Da sie die Immunabwehr gegen die Erreger aufwiegeln, können auch die Nebenwirkungen schlimmer ausfallen: Schwellungen und Schmerzen an der Injektionsstelle, Kopfschmerzen, Fieber und Schüttelfrost zählen dazu. Wie das pharmakritische Arznei-Telegramm deutlich macht, ist es auch möglich, dass das Beigemisch die Häufigkeit eigentlich seltener, aber gravierender Nebenwirkungen erhöht, die nach dem Impfen auftreten können: Dazu zählt auch die Nervenkrankheit Guillain-Barré-Syndrom, die mit Lähmungserscheinungen einhergeht. Darüber, wie solche Impfungen mit einem Verstärkergemisch wirken, weiß man insgesamt noch wenig, da sie bis jetzt noch nicht großflächig zum Einsatz gekommen sind.
Problematisch ist allerdings vor allem eins: An Schwangeren und Kindern wurde dieser Impfstoff noch gar nicht oder unzureichend getestet. Dabei benötigen genau diese beiden Gruppen vorrangig einen Schutz gegen die Schweinegrippe. Es liegt also in der Hand der Ärzte, in jedem Einzelfall eine Abwägung zwischen Risiko und Nutzen zu treffen - ohne gesicherte Datenlage. Das Bundesgesundheitsministerium hat erst relativ spät auf dieses Dilemma reagiert: Anfang Oktober gab eine Sprecherin bekannt, dass Gespräche mit den Pharmakonzernen geführt würden, um für Schwangere einen nichtadjuvantierten Impfstoff nachzubestellen. Von Kindern ist bis jetzt nicht die Rede.

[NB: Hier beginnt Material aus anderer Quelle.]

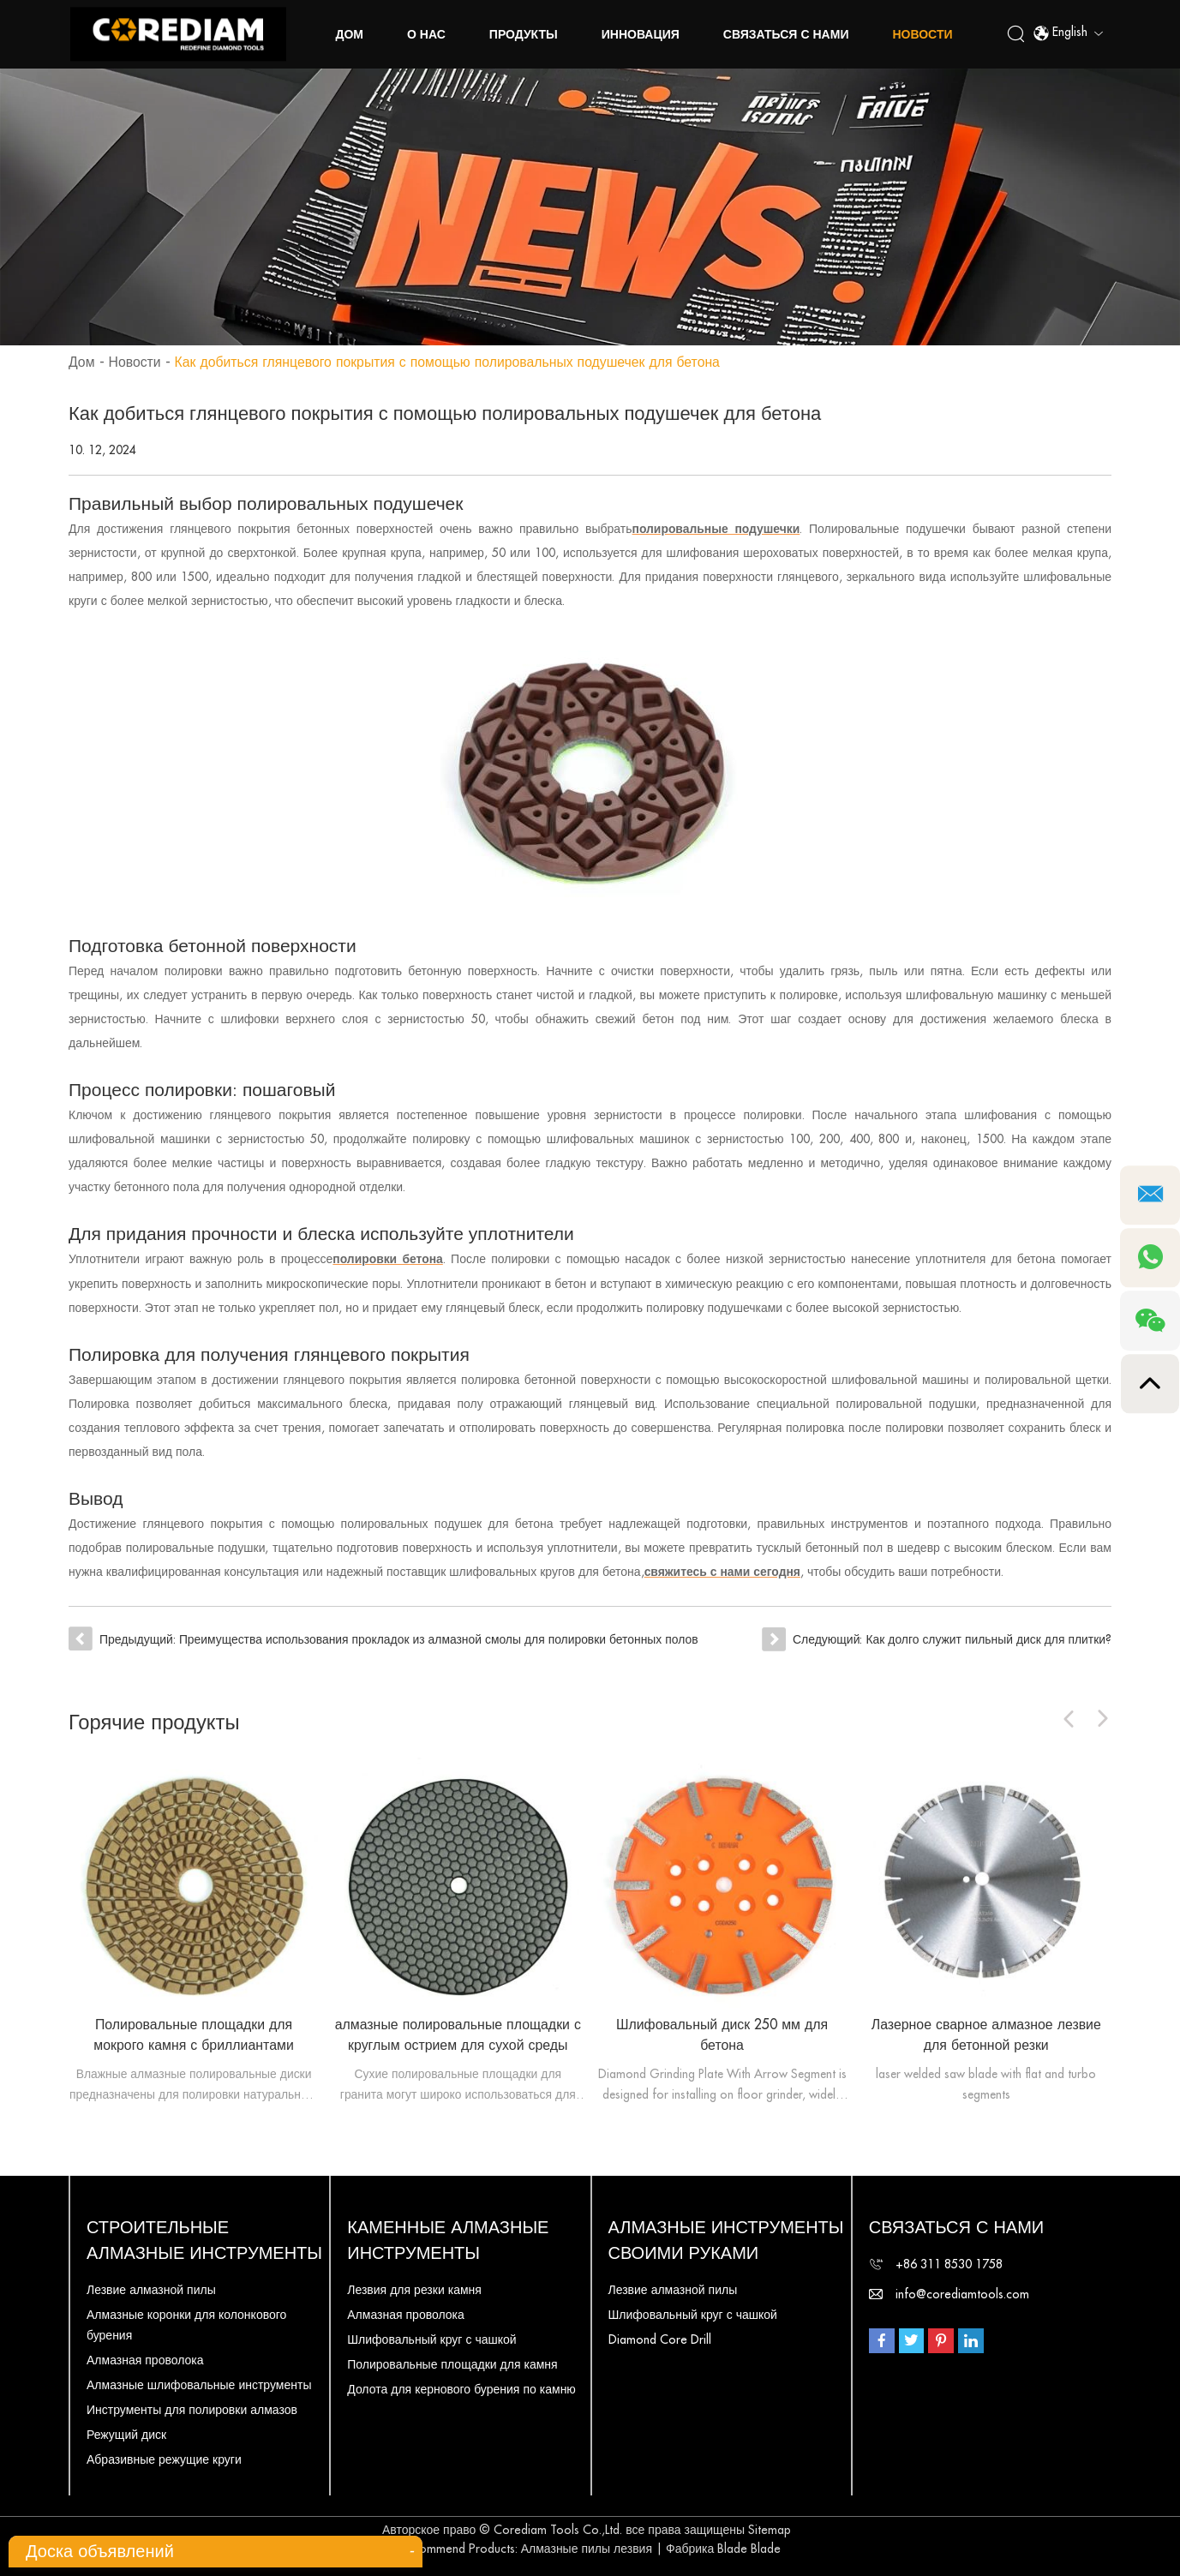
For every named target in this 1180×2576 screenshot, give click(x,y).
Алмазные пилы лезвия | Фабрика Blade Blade (651, 2546)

Doch warum hat die Deutsche Regierung eigentlich auf die adjuvantierte Variante gesetzt? "Sie haben sich in dem Vertrag von 2007, der angesichts der Vogelgrippe geschlossen wurde, auf Pandemrix geeinigt, dessen Antigen in Dresden bei Glaxo-Smith-Kline produziert wird", sagt Becker-Brüser. "Ohne einen Passus einzufügen, dass bei Bedarf noch einmal geprüft wird, ob der Erreger tatsächlich eine Wirkverstärker-Technik benötigt." Bei dem H1N1-Virus sei dies nicht der Fall, hier würden die Adjuvantien nur ein zusätzliches Risiko bedeuten.